Work required:
Output the span of lines from the one that contains "Give me SVG" through the end of the records, inclusive, exactly as written and free of pictures.

Dataset entries
-----
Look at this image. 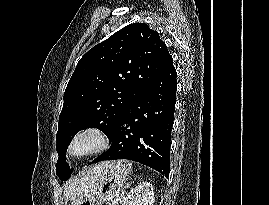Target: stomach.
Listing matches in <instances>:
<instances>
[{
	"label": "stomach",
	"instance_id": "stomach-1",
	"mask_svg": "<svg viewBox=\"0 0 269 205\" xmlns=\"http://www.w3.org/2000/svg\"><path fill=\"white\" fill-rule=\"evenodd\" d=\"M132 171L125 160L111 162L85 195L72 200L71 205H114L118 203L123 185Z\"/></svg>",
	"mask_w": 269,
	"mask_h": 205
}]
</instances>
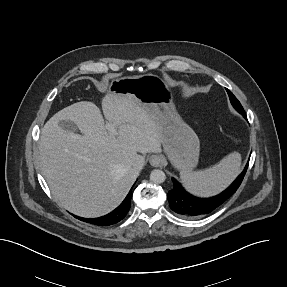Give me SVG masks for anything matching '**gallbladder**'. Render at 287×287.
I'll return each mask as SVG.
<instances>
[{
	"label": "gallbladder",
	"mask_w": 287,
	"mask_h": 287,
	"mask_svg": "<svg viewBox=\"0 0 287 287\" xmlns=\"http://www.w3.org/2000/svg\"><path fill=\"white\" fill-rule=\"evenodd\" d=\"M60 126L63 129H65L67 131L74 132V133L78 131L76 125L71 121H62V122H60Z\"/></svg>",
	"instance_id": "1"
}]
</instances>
-----
Worked solution:
Give me SVG masks for anything matching '**gallbladder**'. Render at 287×287.
I'll return each mask as SVG.
<instances>
[{
	"label": "gallbladder",
	"mask_w": 287,
	"mask_h": 287,
	"mask_svg": "<svg viewBox=\"0 0 287 287\" xmlns=\"http://www.w3.org/2000/svg\"><path fill=\"white\" fill-rule=\"evenodd\" d=\"M60 126L63 129H65L67 131L74 132V133L78 131L76 125L71 121H62V122H60Z\"/></svg>",
	"instance_id": "1"
}]
</instances>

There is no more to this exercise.